High memory usage in seq2seq model

Zhujunnan · November 18, 2017, 3:23am

Hi,
I am running a seq2seq model, but it is quickly out of memory. I checked some related questions, some suggested to detech the hidden state. I want to ask if this way can affect calculation of NLL loss and BP. Or is there any way to help alleviate memory usage?

SimonW · November 18, 2017, 7:20am

Are you running your code on CPU, CUDA w/ cuDNN, or CUDA w/o cuDNN? Are you running our of GPU memory or CPU memory?

Zhujunnan · November 18, 2017, 7:21am

On CUDA 7.5, and I get out of GPU memory.

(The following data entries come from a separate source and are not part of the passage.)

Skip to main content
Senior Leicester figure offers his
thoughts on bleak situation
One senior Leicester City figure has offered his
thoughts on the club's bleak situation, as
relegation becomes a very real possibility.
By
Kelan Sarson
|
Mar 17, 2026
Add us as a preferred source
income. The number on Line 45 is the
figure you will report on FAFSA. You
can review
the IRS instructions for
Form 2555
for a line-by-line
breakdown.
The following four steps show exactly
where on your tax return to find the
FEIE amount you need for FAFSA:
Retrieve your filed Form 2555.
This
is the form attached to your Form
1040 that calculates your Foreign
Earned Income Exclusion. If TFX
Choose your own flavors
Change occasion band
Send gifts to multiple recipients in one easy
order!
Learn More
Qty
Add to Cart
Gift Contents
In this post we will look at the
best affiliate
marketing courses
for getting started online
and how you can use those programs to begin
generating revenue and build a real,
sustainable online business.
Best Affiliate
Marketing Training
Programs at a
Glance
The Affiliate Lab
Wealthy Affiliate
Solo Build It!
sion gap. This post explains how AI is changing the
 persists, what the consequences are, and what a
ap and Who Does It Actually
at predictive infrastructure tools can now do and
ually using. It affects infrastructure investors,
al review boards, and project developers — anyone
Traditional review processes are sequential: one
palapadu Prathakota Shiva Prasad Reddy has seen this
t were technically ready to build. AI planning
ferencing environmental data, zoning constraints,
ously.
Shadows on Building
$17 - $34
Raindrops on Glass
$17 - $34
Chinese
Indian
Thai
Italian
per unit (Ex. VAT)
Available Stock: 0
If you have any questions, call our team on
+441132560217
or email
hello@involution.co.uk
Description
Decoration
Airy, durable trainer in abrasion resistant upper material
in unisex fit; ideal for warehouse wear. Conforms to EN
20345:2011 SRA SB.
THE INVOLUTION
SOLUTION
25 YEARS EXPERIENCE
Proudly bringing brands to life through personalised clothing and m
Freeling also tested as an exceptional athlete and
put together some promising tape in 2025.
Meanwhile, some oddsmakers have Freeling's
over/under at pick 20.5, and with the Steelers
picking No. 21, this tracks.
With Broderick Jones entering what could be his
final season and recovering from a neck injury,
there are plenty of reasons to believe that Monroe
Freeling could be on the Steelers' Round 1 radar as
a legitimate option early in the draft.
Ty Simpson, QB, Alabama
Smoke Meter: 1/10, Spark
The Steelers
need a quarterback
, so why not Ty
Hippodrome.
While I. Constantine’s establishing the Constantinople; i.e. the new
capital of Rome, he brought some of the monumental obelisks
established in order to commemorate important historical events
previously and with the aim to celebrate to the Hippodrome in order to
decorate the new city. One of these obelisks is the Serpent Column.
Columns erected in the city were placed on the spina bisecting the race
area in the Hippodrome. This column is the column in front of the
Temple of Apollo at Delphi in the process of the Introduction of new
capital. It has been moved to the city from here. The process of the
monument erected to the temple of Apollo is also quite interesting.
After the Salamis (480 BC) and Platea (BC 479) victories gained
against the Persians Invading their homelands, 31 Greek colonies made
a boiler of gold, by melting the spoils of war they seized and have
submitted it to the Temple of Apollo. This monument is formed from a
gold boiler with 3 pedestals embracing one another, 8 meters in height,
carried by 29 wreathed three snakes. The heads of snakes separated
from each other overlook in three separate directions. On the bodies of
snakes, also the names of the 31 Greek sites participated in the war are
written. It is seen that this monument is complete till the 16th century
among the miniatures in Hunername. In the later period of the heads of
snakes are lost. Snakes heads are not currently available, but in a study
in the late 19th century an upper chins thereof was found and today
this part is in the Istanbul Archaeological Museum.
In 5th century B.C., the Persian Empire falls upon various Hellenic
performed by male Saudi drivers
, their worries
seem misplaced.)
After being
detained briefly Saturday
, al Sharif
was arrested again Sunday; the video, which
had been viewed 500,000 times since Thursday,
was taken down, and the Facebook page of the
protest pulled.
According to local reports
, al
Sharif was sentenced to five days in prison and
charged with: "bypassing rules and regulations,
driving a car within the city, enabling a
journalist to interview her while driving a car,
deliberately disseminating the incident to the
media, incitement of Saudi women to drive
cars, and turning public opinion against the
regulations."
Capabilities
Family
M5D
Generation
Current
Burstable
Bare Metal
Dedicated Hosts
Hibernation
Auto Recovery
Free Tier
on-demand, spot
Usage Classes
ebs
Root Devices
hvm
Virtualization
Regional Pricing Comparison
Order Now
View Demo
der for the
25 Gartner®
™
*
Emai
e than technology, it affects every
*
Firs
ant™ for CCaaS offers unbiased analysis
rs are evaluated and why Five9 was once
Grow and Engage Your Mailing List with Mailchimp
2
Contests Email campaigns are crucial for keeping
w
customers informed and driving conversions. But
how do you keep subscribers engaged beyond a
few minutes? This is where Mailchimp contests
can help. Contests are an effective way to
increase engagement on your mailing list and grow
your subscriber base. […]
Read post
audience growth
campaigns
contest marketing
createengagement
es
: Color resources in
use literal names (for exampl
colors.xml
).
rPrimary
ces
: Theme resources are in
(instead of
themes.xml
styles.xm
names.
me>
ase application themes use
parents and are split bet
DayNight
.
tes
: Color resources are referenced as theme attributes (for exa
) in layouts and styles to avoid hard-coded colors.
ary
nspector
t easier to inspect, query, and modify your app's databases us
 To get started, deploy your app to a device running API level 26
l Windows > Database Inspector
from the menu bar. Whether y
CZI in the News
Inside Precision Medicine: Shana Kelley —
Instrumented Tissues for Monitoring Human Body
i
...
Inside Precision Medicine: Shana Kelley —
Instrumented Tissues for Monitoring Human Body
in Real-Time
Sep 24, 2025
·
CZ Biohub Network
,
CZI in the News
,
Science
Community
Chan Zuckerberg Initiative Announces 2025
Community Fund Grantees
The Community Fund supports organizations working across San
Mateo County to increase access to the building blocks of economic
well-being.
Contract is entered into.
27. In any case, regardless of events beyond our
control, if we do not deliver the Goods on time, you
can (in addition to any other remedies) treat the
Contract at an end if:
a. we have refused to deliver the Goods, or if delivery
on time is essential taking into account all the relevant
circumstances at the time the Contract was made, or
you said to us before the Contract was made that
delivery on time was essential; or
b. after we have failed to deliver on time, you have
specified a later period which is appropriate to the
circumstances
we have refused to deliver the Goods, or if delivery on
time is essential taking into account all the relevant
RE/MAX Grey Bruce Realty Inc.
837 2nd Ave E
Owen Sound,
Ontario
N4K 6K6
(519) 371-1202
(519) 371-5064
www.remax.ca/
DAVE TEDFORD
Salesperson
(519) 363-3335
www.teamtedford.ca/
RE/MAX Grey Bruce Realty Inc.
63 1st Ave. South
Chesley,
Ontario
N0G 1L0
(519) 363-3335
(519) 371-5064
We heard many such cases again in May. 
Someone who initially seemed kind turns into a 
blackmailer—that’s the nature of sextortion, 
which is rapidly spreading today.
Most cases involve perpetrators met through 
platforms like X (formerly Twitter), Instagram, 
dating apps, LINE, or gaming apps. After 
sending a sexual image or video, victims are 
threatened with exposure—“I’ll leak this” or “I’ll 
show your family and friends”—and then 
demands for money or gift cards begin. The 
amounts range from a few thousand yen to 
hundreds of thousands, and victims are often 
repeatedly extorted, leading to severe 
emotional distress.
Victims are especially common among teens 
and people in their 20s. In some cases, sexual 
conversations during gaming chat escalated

SimonW · November 18, 2017, 7:22am

What about cuDNN? What GPU model do you have? Which RNN architecture are you using?

Zhujunnan · November 18, 2017, 7:32am

My cuDNN version is 5.0.5 and GPU is Titan X. I use bidirectional LSTM, and length of input text is one hundred.

SimonW · November 18, 2017, 4:49pm

Thanks for providing the information. That is weird. Assuming input dim and batch dim is not too big, this shouldn’t happen. Are you able to run one iteration? Or is the memory usage increasing each iteration?

Zhujunnan · November 19, 2017, 2:56am

It seems that reducing batch size can solve this problem. Maybe BPTT can help to reduce memory usage further.

SimonW · November 19, 2017, 3:48am

Okay, then it is likely that your model is just using that much memory.